Copy everything in the listing below word for word, apart from any images.

○ ○ ○ ○ ○

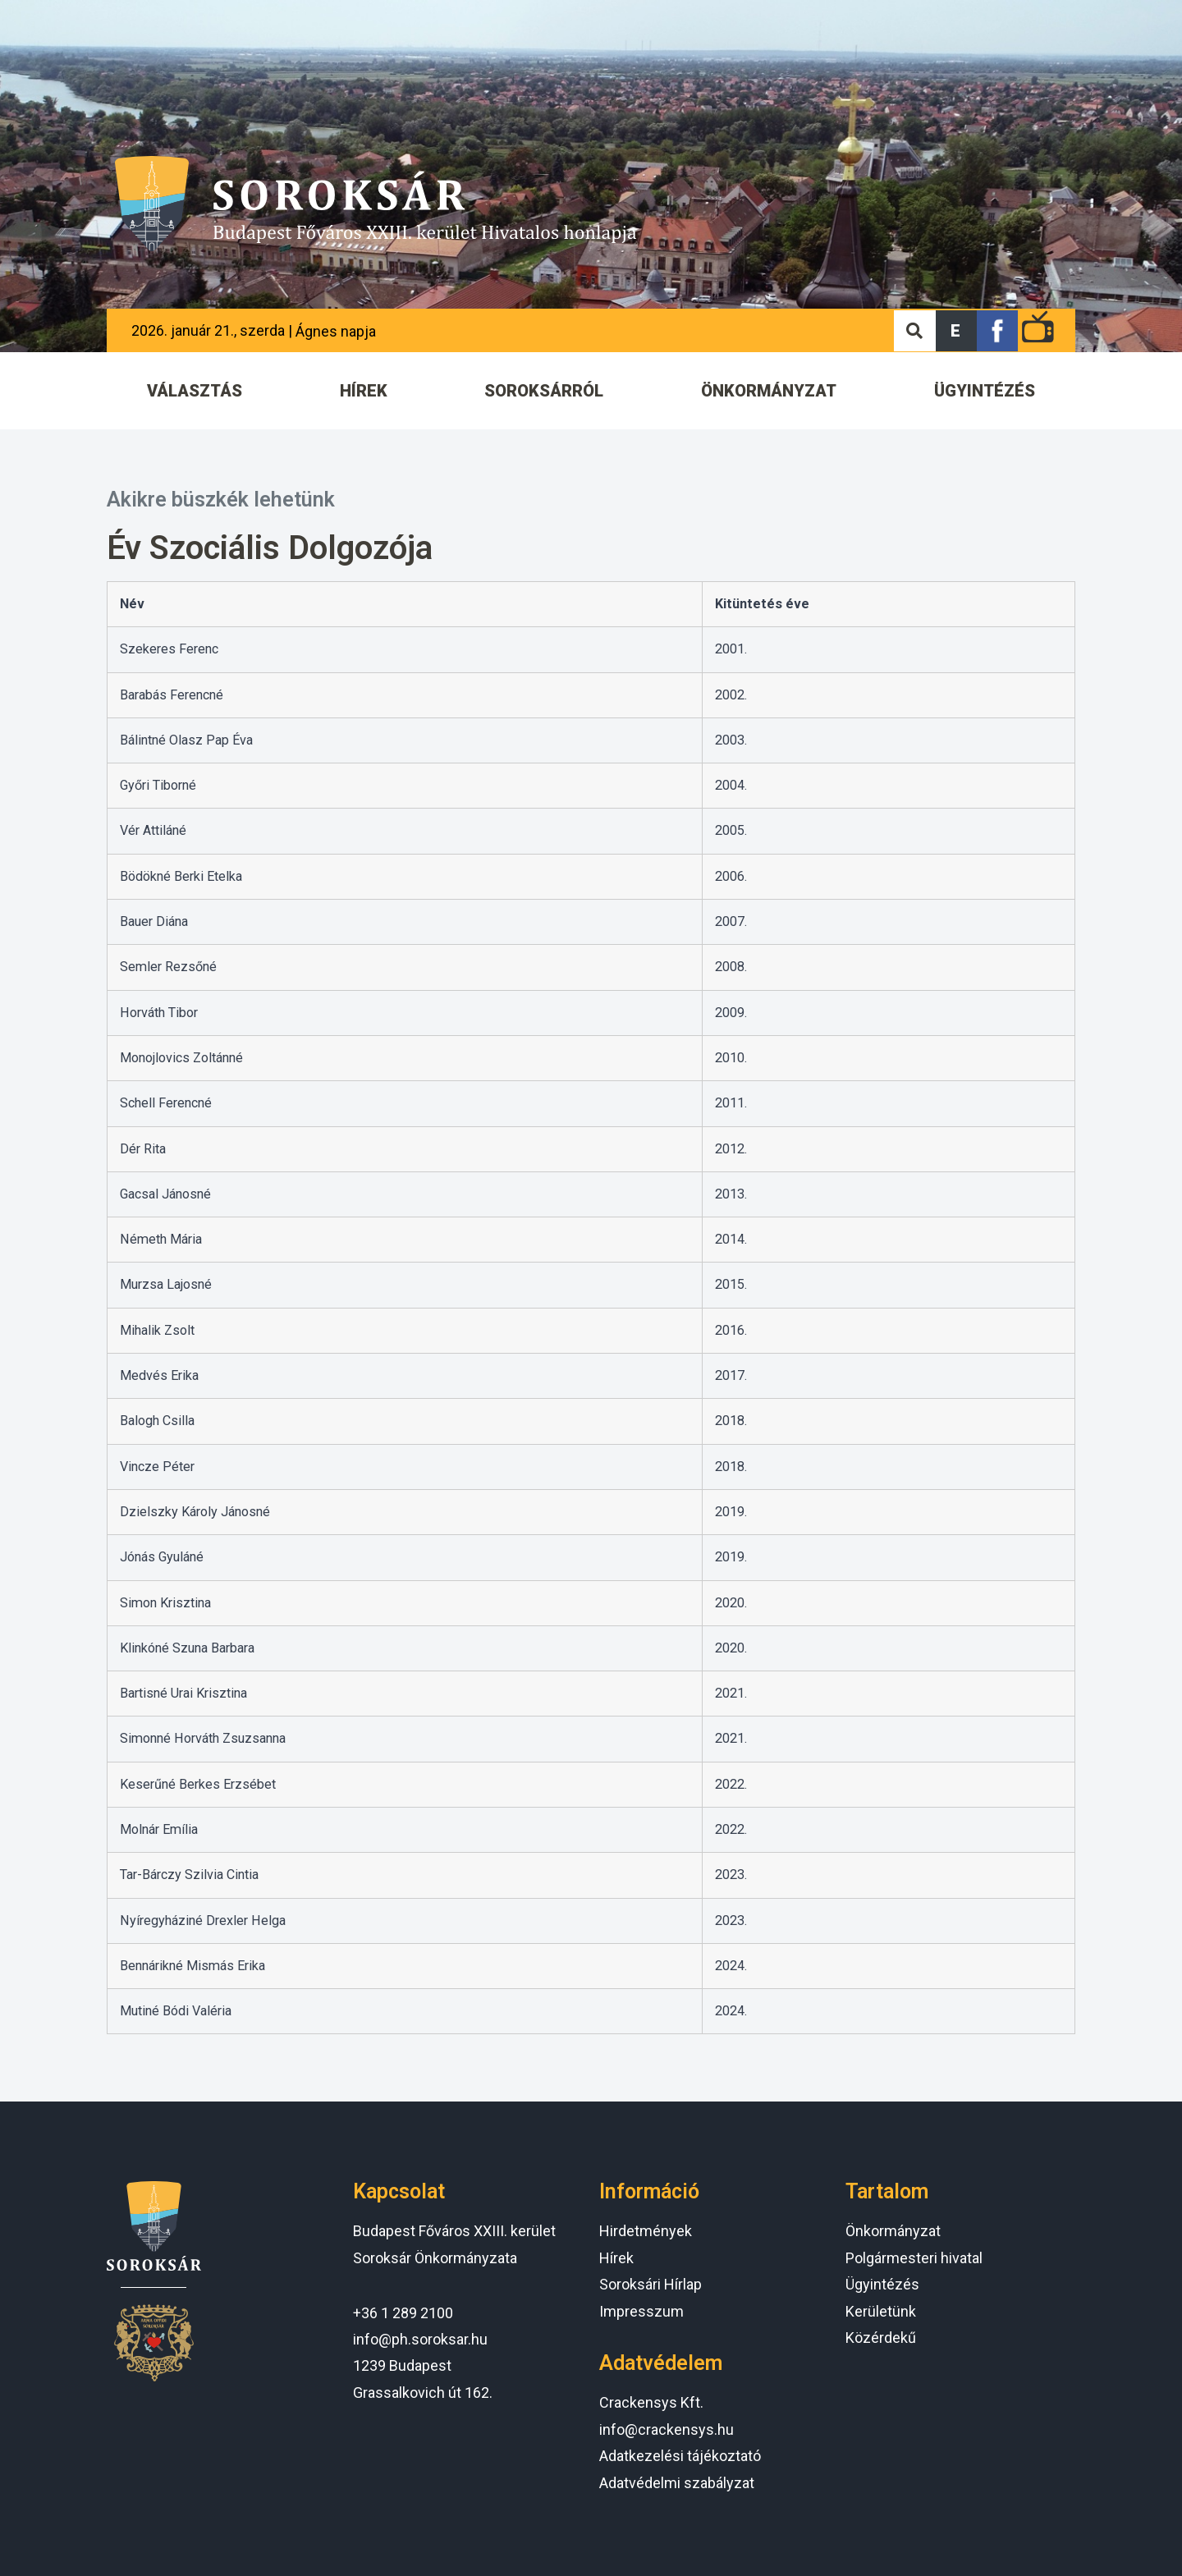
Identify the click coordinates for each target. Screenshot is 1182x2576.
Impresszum (641, 2311)
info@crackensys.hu (666, 2429)
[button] (956, 330)
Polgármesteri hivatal (914, 2258)
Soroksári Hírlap (650, 2284)
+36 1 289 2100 (403, 2313)
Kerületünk (880, 2311)
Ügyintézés (882, 2284)
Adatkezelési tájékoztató (680, 2455)
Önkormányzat (893, 2230)
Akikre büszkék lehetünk (221, 499)
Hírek (616, 2258)
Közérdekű (880, 2337)
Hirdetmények (645, 2230)
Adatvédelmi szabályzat (676, 2482)
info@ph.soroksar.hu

○ ○ ○ ○ ○

# ANSWER BELOW
Identify the click coordinates for each target. Screenshot is 1182x2576.
Impresszum (641, 2311)
info@crackensys.hu (666, 2429)
[button] (956, 330)
Polgármesteri hivatal (914, 2258)
Soroksári Hírlap (650, 2284)
+36 1 289 2100 (403, 2313)
Kerületünk (880, 2311)
Ügyintézés (882, 2284)
Adatkezelési tájékoztató (680, 2455)
Önkormányzat (893, 2230)
Akikre büszkék lehetünk (221, 499)
Hírek (616, 2258)
Közérdekű (880, 2337)
Hirdetmények (645, 2230)
Adatvédelmi szabályzat (676, 2482)
info@ph.soroksar.hu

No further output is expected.